### Given records
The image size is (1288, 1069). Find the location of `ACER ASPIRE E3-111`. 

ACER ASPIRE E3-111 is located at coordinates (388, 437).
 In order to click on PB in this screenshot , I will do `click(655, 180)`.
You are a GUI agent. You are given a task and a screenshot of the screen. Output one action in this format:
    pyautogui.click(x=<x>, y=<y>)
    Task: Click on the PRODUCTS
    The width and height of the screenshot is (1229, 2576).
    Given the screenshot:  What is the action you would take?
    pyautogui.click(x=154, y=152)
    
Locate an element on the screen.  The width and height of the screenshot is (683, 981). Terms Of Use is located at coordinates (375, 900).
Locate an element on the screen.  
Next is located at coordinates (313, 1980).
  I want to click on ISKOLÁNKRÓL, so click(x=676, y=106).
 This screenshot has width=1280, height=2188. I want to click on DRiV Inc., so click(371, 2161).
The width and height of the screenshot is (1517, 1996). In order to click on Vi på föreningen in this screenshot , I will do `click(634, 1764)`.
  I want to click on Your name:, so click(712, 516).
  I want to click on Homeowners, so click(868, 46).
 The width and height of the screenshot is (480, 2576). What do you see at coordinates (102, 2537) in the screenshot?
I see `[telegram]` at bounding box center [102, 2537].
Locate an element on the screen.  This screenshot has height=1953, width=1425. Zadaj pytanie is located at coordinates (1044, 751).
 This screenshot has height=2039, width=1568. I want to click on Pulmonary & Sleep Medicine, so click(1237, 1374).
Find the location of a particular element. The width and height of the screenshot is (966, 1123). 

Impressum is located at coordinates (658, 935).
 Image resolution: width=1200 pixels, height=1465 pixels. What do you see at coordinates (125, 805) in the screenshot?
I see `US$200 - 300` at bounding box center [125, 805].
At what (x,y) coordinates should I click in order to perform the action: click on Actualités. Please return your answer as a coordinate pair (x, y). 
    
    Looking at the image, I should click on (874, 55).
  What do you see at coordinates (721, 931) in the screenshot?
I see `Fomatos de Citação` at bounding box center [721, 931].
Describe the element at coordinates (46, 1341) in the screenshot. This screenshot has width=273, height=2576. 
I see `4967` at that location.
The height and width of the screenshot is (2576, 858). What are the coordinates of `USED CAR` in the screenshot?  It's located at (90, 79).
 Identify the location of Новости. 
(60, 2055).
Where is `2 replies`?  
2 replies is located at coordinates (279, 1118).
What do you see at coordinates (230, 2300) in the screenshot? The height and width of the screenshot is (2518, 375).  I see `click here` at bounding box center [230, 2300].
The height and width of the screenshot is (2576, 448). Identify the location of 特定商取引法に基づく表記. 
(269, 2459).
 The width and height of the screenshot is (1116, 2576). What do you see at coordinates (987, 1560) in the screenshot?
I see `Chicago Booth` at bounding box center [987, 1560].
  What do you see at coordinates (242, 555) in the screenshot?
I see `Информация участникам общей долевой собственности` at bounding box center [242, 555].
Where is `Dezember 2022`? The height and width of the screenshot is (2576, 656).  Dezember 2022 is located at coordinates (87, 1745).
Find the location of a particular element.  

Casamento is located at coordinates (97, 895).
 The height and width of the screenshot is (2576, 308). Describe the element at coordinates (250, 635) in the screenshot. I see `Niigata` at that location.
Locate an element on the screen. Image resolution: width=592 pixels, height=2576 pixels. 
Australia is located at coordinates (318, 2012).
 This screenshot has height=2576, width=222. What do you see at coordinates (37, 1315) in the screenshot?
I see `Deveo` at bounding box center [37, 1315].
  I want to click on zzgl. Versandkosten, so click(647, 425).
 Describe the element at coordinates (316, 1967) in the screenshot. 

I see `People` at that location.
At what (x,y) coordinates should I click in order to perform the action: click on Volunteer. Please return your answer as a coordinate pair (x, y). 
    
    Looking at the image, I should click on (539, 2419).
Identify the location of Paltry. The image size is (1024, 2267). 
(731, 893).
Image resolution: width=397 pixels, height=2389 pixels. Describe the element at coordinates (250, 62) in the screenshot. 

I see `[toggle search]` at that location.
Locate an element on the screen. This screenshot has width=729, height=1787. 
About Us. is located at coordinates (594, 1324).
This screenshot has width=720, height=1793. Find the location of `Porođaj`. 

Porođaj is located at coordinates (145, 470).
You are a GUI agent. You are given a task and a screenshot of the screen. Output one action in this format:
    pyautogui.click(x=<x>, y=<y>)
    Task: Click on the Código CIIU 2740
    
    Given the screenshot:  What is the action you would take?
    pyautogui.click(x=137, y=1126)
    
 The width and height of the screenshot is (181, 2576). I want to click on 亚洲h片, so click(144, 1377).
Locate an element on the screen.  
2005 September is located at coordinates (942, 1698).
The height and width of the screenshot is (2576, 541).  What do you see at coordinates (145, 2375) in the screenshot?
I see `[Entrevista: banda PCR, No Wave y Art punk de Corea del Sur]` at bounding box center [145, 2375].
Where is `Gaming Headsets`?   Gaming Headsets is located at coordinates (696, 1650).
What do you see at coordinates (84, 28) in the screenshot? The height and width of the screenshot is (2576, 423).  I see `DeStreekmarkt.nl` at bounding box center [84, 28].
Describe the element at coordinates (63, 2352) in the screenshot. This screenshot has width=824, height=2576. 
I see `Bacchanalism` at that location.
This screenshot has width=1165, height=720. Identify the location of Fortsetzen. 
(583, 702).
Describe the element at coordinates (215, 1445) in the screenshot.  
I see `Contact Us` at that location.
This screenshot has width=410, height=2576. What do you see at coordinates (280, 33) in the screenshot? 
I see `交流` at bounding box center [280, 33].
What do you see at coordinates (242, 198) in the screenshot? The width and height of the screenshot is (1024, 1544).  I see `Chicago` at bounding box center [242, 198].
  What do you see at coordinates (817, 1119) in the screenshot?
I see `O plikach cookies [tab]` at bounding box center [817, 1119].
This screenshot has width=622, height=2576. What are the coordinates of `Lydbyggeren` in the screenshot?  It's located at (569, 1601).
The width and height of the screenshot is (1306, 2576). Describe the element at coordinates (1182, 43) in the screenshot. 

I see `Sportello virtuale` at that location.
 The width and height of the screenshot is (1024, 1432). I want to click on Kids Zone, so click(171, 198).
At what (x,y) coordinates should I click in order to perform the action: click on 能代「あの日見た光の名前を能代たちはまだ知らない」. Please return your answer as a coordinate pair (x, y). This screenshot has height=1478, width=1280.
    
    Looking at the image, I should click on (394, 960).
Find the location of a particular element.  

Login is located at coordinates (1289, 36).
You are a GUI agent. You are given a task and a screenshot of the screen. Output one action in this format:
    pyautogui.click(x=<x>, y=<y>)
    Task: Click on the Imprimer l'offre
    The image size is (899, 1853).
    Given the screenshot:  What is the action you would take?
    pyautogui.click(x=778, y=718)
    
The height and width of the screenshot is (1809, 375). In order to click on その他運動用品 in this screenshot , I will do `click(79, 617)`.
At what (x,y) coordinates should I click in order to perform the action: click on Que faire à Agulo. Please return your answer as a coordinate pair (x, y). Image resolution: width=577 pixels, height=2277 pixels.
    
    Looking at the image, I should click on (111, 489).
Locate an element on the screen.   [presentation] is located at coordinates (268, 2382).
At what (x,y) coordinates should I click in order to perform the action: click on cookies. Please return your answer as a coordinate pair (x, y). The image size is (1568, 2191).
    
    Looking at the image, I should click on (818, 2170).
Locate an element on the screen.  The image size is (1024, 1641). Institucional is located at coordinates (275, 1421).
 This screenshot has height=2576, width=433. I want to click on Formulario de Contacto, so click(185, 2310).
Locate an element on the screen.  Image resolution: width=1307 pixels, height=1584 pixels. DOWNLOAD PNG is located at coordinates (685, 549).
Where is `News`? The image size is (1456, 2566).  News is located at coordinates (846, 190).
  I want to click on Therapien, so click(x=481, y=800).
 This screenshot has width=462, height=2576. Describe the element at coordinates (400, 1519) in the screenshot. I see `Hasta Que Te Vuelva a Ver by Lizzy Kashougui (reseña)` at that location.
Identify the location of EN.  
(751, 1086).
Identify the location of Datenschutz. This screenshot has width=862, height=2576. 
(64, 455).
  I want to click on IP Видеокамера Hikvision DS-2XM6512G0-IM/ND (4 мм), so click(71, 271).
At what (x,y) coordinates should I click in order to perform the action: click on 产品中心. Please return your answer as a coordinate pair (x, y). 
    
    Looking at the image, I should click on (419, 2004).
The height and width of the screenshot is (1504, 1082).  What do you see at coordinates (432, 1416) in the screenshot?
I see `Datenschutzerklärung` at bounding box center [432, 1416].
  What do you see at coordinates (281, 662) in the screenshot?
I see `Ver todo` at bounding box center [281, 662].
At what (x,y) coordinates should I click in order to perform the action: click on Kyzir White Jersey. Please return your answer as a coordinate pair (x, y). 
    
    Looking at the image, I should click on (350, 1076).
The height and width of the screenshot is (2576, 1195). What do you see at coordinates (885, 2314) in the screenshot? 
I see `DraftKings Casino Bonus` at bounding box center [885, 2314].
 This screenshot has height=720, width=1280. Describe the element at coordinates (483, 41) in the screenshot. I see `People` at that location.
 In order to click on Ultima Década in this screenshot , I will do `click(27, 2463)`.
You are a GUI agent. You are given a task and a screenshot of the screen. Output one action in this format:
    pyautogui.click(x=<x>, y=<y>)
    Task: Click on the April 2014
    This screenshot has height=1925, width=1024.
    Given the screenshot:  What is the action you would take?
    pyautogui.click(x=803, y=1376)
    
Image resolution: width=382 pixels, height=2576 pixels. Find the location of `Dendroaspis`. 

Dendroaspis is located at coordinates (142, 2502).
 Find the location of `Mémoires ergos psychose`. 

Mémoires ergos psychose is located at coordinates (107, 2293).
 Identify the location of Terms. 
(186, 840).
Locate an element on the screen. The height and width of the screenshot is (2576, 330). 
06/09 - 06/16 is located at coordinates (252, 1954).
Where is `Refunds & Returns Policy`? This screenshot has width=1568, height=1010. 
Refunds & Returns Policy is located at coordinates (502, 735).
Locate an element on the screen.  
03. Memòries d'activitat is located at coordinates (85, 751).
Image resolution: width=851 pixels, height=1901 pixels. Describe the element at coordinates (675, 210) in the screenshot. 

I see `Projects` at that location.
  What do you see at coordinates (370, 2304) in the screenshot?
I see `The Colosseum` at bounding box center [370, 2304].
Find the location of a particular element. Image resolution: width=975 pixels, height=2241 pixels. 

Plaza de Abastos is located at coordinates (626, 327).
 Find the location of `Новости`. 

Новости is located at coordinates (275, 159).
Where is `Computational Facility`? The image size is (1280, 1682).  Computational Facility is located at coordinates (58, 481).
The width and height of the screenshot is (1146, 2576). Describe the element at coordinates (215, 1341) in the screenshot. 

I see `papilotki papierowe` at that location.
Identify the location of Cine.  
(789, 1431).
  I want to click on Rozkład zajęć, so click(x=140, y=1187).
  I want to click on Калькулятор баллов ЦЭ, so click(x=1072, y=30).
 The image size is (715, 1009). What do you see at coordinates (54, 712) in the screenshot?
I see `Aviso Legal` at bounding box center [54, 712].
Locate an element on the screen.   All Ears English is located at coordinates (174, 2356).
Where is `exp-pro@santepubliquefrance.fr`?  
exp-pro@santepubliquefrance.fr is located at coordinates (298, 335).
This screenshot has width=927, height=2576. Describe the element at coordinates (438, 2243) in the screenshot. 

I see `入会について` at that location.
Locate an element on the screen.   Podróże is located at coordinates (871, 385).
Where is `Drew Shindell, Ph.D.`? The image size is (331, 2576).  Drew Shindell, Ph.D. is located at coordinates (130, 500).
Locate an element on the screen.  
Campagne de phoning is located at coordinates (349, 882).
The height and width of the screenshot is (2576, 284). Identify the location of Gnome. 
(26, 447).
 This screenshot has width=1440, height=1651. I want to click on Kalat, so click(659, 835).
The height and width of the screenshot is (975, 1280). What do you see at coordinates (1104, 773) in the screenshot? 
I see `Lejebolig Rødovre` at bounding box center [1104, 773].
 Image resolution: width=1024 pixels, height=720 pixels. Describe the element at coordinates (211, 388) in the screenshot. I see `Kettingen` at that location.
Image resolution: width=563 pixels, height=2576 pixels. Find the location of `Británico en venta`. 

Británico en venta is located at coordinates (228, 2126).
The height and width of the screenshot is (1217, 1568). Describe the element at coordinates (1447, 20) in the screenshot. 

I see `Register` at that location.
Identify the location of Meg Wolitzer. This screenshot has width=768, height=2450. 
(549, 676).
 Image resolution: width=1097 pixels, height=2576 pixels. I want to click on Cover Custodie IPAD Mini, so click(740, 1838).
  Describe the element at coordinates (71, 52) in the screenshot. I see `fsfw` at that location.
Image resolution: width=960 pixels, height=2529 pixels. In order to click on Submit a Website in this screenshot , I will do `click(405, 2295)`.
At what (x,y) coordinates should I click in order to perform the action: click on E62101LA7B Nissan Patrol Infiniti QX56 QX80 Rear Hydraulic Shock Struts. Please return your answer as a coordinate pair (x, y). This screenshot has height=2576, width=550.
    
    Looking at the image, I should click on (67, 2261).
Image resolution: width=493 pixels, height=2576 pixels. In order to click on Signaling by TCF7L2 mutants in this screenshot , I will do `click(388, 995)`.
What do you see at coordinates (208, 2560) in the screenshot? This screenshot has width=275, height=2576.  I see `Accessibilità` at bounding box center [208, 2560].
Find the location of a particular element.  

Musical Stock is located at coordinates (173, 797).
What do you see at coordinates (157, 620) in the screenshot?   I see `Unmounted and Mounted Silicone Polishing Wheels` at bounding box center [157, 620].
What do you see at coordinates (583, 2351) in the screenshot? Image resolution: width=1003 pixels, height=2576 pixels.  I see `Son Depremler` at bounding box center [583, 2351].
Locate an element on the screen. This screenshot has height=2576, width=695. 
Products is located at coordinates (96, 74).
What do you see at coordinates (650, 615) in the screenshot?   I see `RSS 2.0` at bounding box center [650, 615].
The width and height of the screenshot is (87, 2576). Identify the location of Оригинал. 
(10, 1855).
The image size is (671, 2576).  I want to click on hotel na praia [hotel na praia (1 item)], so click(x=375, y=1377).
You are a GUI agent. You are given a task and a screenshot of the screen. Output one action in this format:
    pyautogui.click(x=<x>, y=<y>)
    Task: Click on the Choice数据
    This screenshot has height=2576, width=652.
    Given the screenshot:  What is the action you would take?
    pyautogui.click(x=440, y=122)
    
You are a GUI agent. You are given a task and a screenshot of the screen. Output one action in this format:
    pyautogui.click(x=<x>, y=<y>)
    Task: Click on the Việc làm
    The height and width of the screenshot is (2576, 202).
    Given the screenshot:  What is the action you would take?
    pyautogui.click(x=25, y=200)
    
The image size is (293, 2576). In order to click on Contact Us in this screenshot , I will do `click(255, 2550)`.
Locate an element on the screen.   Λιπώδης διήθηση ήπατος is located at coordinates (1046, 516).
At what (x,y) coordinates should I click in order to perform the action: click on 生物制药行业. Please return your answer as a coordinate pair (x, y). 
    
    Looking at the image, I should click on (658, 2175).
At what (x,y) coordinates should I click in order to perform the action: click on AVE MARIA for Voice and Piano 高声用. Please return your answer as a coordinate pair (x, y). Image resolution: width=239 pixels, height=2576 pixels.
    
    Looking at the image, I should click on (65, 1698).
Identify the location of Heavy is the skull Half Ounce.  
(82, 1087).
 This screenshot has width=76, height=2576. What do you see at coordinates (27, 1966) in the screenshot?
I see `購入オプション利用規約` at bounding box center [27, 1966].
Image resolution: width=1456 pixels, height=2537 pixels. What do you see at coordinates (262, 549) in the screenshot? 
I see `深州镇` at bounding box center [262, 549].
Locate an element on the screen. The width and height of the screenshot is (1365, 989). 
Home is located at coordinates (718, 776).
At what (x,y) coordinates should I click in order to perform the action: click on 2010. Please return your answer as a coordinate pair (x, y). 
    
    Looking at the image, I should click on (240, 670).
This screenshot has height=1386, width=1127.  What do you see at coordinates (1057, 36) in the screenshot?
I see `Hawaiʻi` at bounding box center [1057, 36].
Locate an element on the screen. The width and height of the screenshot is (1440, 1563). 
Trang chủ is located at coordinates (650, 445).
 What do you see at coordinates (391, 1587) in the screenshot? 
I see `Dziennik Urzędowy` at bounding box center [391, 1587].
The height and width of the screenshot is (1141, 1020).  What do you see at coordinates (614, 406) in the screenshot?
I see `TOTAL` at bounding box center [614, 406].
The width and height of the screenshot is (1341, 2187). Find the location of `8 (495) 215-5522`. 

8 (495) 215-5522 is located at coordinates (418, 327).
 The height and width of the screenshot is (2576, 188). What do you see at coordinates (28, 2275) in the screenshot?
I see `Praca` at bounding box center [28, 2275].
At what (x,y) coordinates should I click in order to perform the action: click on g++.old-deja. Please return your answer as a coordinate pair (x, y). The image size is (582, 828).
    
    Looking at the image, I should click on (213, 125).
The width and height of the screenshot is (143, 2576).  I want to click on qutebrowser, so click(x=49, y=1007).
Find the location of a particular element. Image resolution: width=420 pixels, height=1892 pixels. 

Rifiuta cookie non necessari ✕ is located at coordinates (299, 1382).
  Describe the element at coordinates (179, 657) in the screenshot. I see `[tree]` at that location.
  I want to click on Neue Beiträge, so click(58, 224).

### Work instructions
Locate "The height and width of the screenshot is (1141, 1020)." in the material, then quote the line that contains it and all lines after it through the final one.

### Result
The height and width of the screenshot is (1141, 1020).  What do you see at coordinates (614, 406) in the screenshot?
I see `TOTAL` at bounding box center [614, 406].
The width and height of the screenshot is (1341, 2187). Find the location of `8 (495) 215-5522`. 

8 (495) 215-5522 is located at coordinates (418, 327).
 The height and width of the screenshot is (2576, 188). What do you see at coordinates (28, 2275) in the screenshot?
I see `Praca` at bounding box center [28, 2275].
At what (x,y) coordinates should I click in order to perform the action: click on g++.old-deja. Please return your answer as a coordinate pair (x, y). The image size is (582, 828).
    
    Looking at the image, I should click on (213, 125).
The width and height of the screenshot is (143, 2576).  I want to click on qutebrowser, so click(x=49, y=1007).
Find the location of a particular element. Image resolution: width=420 pixels, height=1892 pixels. 

Rifiuta cookie non necessari ✕ is located at coordinates (299, 1382).
  Describe the element at coordinates (179, 657) in the screenshot. I see `[tree]` at that location.
  I want to click on Neue Beiträge, so click(58, 224).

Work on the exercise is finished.